- _Stored data_:

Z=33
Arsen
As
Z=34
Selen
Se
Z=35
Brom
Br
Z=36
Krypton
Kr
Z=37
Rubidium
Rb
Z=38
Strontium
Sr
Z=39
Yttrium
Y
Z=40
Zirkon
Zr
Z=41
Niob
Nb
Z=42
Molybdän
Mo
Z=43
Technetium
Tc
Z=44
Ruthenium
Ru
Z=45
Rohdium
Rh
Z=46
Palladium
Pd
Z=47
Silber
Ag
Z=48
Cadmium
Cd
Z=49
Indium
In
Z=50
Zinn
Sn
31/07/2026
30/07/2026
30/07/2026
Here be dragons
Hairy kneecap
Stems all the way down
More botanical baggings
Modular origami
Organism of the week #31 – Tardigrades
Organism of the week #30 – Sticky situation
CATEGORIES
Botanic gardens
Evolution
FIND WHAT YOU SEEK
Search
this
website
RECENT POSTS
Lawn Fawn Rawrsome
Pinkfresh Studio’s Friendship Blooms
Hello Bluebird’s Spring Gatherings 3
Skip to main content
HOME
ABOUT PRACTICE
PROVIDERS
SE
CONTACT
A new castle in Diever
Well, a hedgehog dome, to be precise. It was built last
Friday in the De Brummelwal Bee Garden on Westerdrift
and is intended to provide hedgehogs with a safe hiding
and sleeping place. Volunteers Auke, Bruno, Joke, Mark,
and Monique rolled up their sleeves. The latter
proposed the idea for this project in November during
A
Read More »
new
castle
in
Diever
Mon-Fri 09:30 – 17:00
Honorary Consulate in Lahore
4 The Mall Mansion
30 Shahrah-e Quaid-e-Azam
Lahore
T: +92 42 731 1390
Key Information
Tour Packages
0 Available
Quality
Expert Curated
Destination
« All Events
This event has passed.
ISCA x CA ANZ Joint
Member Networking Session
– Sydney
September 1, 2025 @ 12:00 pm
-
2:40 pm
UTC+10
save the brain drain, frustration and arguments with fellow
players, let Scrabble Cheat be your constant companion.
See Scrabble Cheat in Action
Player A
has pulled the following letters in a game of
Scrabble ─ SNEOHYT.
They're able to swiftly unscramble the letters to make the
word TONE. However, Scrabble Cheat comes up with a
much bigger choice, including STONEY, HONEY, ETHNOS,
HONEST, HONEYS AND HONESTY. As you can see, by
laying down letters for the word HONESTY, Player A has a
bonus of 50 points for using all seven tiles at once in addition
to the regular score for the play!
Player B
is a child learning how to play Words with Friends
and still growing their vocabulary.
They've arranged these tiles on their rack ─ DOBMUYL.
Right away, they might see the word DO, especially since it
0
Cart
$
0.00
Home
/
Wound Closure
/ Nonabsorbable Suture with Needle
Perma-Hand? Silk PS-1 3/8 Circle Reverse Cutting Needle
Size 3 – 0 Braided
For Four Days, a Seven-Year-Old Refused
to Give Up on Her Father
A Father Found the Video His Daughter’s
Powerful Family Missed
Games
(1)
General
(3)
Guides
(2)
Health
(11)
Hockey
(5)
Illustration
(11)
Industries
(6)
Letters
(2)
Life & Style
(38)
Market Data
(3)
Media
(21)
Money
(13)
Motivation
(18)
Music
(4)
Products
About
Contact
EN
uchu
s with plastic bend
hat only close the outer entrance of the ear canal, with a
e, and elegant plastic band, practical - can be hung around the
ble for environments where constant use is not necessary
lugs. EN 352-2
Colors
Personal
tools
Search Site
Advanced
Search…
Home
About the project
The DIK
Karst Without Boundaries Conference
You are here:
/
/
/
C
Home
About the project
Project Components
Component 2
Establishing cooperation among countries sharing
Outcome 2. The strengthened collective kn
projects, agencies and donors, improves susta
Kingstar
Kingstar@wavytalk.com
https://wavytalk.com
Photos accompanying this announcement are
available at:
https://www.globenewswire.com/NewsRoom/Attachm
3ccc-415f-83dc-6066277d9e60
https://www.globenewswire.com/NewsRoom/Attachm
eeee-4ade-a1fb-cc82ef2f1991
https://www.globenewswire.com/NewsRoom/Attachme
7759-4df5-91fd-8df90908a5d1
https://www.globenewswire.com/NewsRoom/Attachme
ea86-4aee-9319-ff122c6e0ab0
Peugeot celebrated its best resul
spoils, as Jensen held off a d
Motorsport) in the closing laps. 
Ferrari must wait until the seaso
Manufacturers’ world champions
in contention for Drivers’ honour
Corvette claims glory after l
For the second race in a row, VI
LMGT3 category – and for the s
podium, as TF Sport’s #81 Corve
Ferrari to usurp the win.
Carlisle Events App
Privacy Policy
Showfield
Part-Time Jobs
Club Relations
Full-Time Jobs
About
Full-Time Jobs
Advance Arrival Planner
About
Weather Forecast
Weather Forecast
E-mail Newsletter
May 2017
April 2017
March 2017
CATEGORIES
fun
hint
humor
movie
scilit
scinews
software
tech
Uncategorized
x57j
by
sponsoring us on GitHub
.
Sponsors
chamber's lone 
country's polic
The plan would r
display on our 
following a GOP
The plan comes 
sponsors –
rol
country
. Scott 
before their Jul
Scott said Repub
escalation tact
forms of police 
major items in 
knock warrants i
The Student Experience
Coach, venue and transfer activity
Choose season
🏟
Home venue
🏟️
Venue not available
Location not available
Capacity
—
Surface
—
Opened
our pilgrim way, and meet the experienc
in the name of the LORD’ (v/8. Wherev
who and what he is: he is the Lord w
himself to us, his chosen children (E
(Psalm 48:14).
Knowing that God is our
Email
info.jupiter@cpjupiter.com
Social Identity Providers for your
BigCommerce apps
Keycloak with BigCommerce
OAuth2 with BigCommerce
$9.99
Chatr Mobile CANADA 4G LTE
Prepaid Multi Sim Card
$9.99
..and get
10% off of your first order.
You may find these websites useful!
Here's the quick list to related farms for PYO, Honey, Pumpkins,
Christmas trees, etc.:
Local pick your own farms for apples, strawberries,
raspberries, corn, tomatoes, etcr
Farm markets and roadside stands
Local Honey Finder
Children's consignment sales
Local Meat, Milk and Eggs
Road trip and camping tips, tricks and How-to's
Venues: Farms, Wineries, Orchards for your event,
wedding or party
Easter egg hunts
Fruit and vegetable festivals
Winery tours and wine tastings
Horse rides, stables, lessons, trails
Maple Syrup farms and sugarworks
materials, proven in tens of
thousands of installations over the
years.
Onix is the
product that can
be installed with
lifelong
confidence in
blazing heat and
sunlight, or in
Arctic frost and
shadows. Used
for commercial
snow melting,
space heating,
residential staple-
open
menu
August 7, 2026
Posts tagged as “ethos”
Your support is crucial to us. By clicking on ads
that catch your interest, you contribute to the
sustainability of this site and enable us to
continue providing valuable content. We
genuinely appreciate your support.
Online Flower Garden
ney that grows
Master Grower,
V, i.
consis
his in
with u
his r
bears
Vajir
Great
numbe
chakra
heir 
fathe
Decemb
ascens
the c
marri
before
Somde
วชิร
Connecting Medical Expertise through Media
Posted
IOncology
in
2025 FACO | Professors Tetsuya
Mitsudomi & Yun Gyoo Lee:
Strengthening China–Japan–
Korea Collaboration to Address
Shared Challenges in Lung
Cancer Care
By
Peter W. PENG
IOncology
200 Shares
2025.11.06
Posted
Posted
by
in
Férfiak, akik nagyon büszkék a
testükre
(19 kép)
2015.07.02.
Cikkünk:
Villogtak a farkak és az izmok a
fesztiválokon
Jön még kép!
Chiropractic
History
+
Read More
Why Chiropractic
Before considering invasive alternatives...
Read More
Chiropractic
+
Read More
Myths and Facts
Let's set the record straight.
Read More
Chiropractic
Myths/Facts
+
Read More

- _Work required_: Every line above that holds "constant" should be copied out.

- _Solution to this task_:
players, let Scrabble Cheat be your constant companion.
ble for environments where constant use is not necessary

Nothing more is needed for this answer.